Assignment
Preparation
All assignments must be prepared in R Markdown. The dataset used for
your project must be read directly from a URL in RMarkdown so that I can
run your source file on my machine without making any modifications. If
your dataset is not available on a website, you may upload the file to
your GitHub repository and read it directly from there. We will outline
the steps to configure your GitHub repository and locate the correct URL
for your dataset in a subsequent section.

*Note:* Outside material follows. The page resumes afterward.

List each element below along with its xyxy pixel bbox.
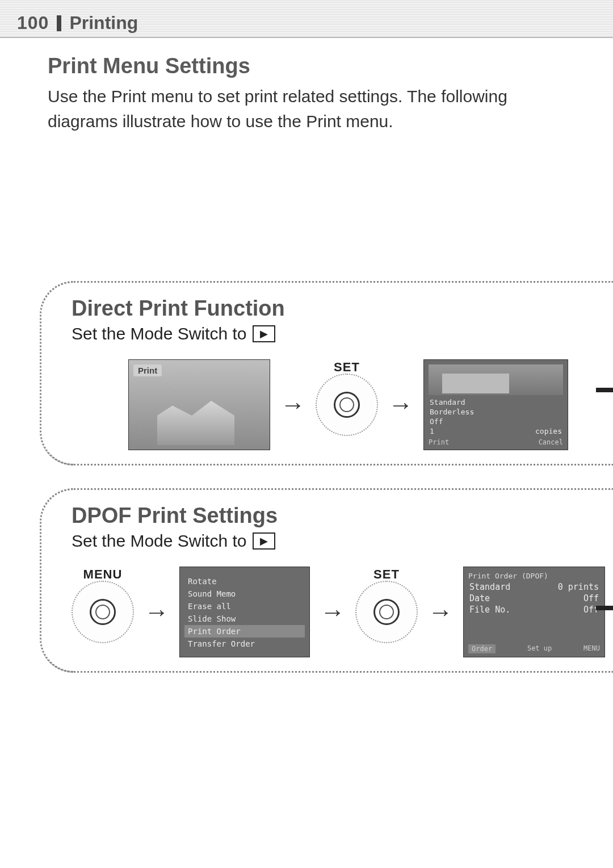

A well-structured statistical or data science report ensures clarity,
reproducibility, and actionable insights. Below is a standard structure,
adaptable based on the audience (technical vs. non-technical) and
project scope
- Introduction
- Problem statement: What question(s) are you
addressing?
- Objectives: Goals of the analysis (e.g.,
prediction, inference, exploration).
- Background: Context (industry, prior work, why the
problem matters).
- Data source(s): How/where was data collected?
- Data Description
- Dataset overview: Size (rows, columns), variables,
time range.
- Variables: List with descriptions (include units,
measurement scales).
- Data collection methods: Sampling, biases,
limitations.
- Ethical considerations: Privacy, anonymization,
biases.
- Data Processing
- Handling missing values, outliers, and duplicates.
- Transformations, scaling, etc.
- Exploratory Data Analysis (EDA)
- Visualizations (distributions, correlations, trends).
- Summary statistics.
- Modeling approach
- Algorithms chosen (e.g., linear regression, random forest) and
why.
- Validation strategy (train-test split, cross-validation).
- Performance metrics (e.g., RMSE, accuracy, AUC-ROC).
- Results
- Key findings: Supported by visuals (tables, graphs).
- Model performance: Metrics compared to benchmarks/baselines.
- Statistical significance: p-values, confidence intervals (if
applicable).
- Limitations: Assumptions, caveats, or unexpected results.
- Discussion
- Interpretation: What do the results mean in context?
- Comparison to expectations: Hypotheses confirmed/rejected?
- Broader implications: Business, scientific, or policy
recommendations.
- Failures/unanswered questions: What didn’t work? Why?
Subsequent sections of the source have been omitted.